夏晚寧大致估算了一下,木厲地處木厲國正中心,從木厲國到湖東,他們一行人緊趕慢趕也走了足足半月還要多。宋國在西方,光是穿過整個木厲國都要一個多月,更別說還要匈奴的雪山運過來,還有進入宋國後也要隔一兩日才能到他手裏,這樣算來,一趟水就要將近兩個月……就那麽放在木桶裏,還能喝麽?

“可不是麽!”林緒感歎道:“因為四國之間,也隻有匈奴有雪山而已。”

“那位大小姐,說是自己的肌膚嬌嫩的很,不能讓那些尋常的髒水汙了。”茹兒也在一旁插起嘴來:“之前有個她的傾慕者,便來我們千機樓請刺客,想請我們扮一出英雄救美的把戲。”

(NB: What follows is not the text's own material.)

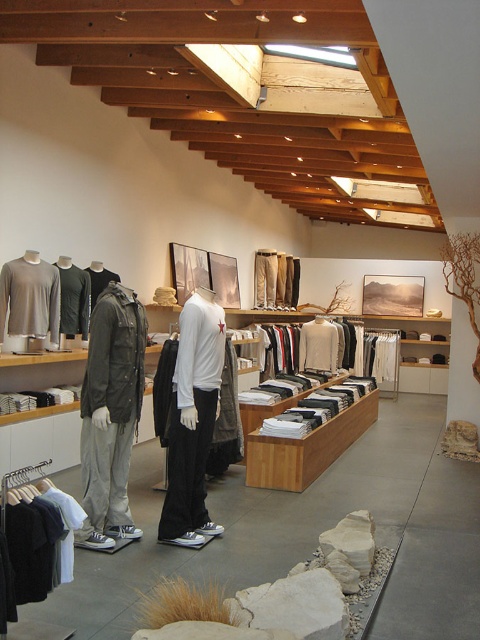 You are standing in the clothing store and want to take a photo of the point at coordinates point (21, 628). If your camera has a maximum focus range of 8 feet, will it be able to focus on that point?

“之後呢?”夏晚寧來了興趣,她倒要看看,什麽樣的大小姐能入了皇上的眼。

“之後?我們千機樓一向有錢就辦事,自然是派了人過去,但後來根本沒見到人。”茹兒氣呼呼的樣子,顯然是對這個大小姐極其不滿:“說是那人根本沒把這位大小姐約出來。”

“後來不知道怎麽回事,讓那位大小姐知道了這出英雄救美的事,帶著人千裏迢迢的從宋國來到木厲國總樓找我們樓主,說是要評個理!”茹兒越說越氣,手都握成了拳頭:“在我們樓中大鬧一場,要不是看她是什麽宋國的人,我早就揍她了!”

“好了。”林緒無奈的歎了口氣,茹兒這個脾氣也真是拿她沒辦法:“夏小姐怎麽會知道夏家小姐?”

不問還好,一問,夏晚寧的脾氣便又上來了,端起茶,一口喝完,將杯子重重的放回桌上:“前幾日我隨著三王爺進宮麵聖,雖說我們不該議論當今聖上,但是他辦的是什麽事呀!當著我的麵,便說什麽要再納進府中幾個女子。”

“男人三妻四妾,人之常情。”茹兒不明白的開口:“王妃何必在意這些。”

這倒讓夏晚寧有些震驚,沒想到茹兒這樣子脾氣的人,倒也對三妻四妾看的這麽坦然。

“怎麽說呢?”夏晚寧想著組織語言,和茹兒解釋自己的想法。

“若是有了心愛的女子,又怎麽會看得見別的人呢。”林緒的聲音響了起來,夏晚寧意外的看過去,銀質麵具泛著冷意,但說出口的話卻分外的溫暖。

“樓主?”茹兒好奇的看著林緒,樓主怎麽會說這種話,他不是一向最討厭情情愛愛的麽?

“看來樓主至今孤身一人,便是已經有了心儀的女子了。”夏晚寧笑了起來,真個人輕鬆了不少:“能得到樓主的歡喜,真是難得。”

“我也沒有別的心願。”林緒突然看向了夏晚寧,眸、光中滿是溫柔:“隻要她開心就好。”說完,林緒中心別開了臉,慢慢的品起了茶。